(Data excerpts)
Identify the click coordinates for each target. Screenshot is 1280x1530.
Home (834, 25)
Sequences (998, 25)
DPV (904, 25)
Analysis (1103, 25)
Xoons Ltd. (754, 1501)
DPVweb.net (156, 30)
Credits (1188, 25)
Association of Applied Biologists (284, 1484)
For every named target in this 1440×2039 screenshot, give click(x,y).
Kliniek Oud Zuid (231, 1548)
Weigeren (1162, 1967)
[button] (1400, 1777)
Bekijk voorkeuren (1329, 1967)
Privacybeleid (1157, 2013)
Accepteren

Exercise instructions
Each entry above needs to be returned exactly as written.

Exercise answer
Identify the click coordinates for each target. Screenshot is 1280x1530.
Home (834, 25)
Sequences (998, 25)
DPV (904, 25)
Analysis (1103, 25)
Xoons Ltd. (754, 1501)
DPVweb.net (156, 30)
Credits (1188, 25)
Association of Applied Biologists (284, 1484)
For every named target in this 1440×2039 screenshot, give click(x,y).
Kliniek Oud Zuid (231, 1548)
Weigeren (1162, 1967)
[button] (1400, 1777)
Bekijk voorkeuren (1329, 1967)
Privacybeleid (1157, 2013)
Accepteren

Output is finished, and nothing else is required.